Reste en suspens le sort des emplois du secteur public, du système de retraite et de la protection sociale en général. Dans chacun de ces domaines, les Travaillistes avaient déjà des plans d'austérité dans leurs tiroirs et le nouveau gouvernement a d'ores et déjà embauché comme « conseillers » ceux qui en avaient été les artisans dans l'administration travailliste, y compris des personnalités de ce parti. On peut donc s'attendre à ce que Cameron mette en oeuvre ces plans.

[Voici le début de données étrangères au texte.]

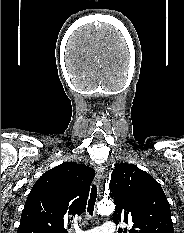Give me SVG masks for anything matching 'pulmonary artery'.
<instances>
[{"mask_svg": "<svg viewBox=\"0 0 184 233\" xmlns=\"http://www.w3.org/2000/svg\"><path fill=\"white\" fill-rule=\"evenodd\" d=\"M76 233H116V226L114 222L106 221L101 226L90 230H80L76 228Z\"/></svg>", "mask_w": 184, "mask_h": 233, "instance_id": "1", "label": "pulmonary artery"}]
</instances>
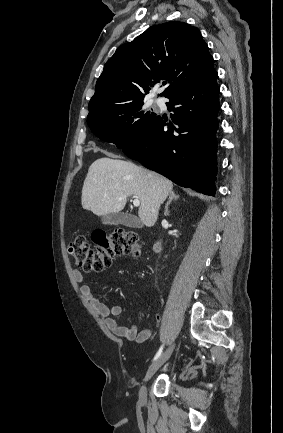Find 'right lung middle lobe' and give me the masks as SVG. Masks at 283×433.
Instances as JSON below:
<instances>
[{"instance_id": "obj_1", "label": "right lung middle lobe", "mask_w": 283, "mask_h": 433, "mask_svg": "<svg viewBox=\"0 0 283 433\" xmlns=\"http://www.w3.org/2000/svg\"><path fill=\"white\" fill-rule=\"evenodd\" d=\"M143 106V100L113 106L87 116V123L97 137L124 151L142 137L157 115Z\"/></svg>"}]
</instances>
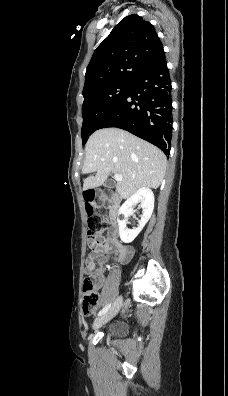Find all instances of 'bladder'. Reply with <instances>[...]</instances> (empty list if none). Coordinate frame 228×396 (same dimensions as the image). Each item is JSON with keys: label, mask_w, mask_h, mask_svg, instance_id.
Returning <instances> with one entry per match:
<instances>
[{"label": "bladder", "mask_w": 228, "mask_h": 396, "mask_svg": "<svg viewBox=\"0 0 228 396\" xmlns=\"http://www.w3.org/2000/svg\"><path fill=\"white\" fill-rule=\"evenodd\" d=\"M125 334V329L122 325H113L107 330V335L113 338L122 337Z\"/></svg>", "instance_id": "bladder-1"}]
</instances>
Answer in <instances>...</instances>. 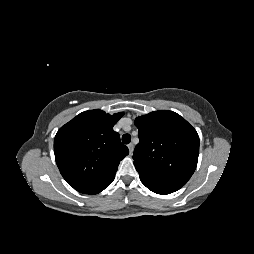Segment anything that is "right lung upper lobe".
Masks as SVG:
<instances>
[{"instance_id": "1", "label": "right lung upper lobe", "mask_w": 254, "mask_h": 254, "mask_svg": "<svg viewBox=\"0 0 254 254\" xmlns=\"http://www.w3.org/2000/svg\"><path fill=\"white\" fill-rule=\"evenodd\" d=\"M123 113L95 109L80 113L62 126L54 139L57 166L75 190L91 191L115 177L120 161L129 154L113 126Z\"/></svg>"}]
</instances>
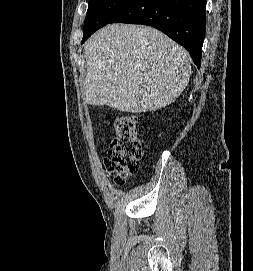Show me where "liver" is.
<instances>
[{
  "instance_id": "obj_1",
  "label": "liver",
  "mask_w": 253,
  "mask_h": 271,
  "mask_svg": "<svg viewBox=\"0 0 253 271\" xmlns=\"http://www.w3.org/2000/svg\"><path fill=\"white\" fill-rule=\"evenodd\" d=\"M85 102L119 111H156L186 88L187 51L148 26L109 24L85 44Z\"/></svg>"
}]
</instances>
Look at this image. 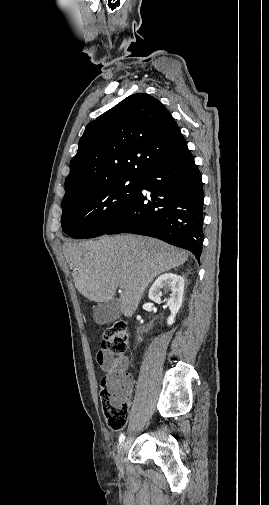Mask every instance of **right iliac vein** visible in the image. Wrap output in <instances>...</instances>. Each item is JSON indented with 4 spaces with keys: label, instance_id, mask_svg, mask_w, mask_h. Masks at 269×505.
<instances>
[{
    "label": "right iliac vein",
    "instance_id": "right-iliac-vein-1",
    "mask_svg": "<svg viewBox=\"0 0 269 505\" xmlns=\"http://www.w3.org/2000/svg\"><path fill=\"white\" fill-rule=\"evenodd\" d=\"M126 450H127V443L125 441H123L118 449L117 454H116V464L119 469L123 468L122 460H123V456H124Z\"/></svg>",
    "mask_w": 269,
    "mask_h": 505
}]
</instances>
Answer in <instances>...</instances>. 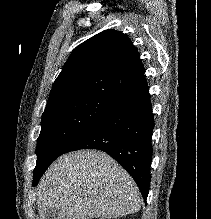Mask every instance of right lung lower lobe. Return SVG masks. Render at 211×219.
Listing matches in <instances>:
<instances>
[{
  "mask_svg": "<svg viewBox=\"0 0 211 219\" xmlns=\"http://www.w3.org/2000/svg\"><path fill=\"white\" fill-rule=\"evenodd\" d=\"M154 117L149 88L116 105L63 152L98 149L114 158L135 180L143 199L150 186Z\"/></svg>",
  "mask_w": 211,
  "mask_h": 219,
  "instance_id": "obj_1",
  "label": "right lung lower lobe"
}]
</instances>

Au lendemain du budget travailliste de mars, un groupe d'économistes proches de la gauche de ce parti avaient calculé que les 46 milliards de réductions budgétaires qu'il prévoyait se traduiraient par une suppression de 500 000 emplois dans le secteur public, soit près de 10 % des effectifs. Combien les 70 milliards d'économies prévues par Cameron en supprimeront-ils ? Il est trop tôt pour le savoir, d'autant que cela dépend en grande partie des réactions des travailleurs à ces attaques.

En tout cas, l'application de ce budget et des plans qui l'accompagnent, contre l'emploi, la protection sociale, les retraites, etc. représente la menace d'une catastrophe sociale pour la classe ouvrière et d'un retour brutal en arrière pour ses conditions d'existence.

Dans les jours précédant ce « budget d'urgence », le CBI, le Medef britannique, s'est mis à réclamer à cor et à cri une aggravation de la législation antigrève, pourtant déjà très restrictive. Le patronat craindrait-il que se produisent les explosions de colère que prédisent depuis un certain temps les hauts gradés de la police ? La colère est en effet la seule réponse possible à cette offensive en règle des capitalistes et de leurs politiciens contre le monde du travail.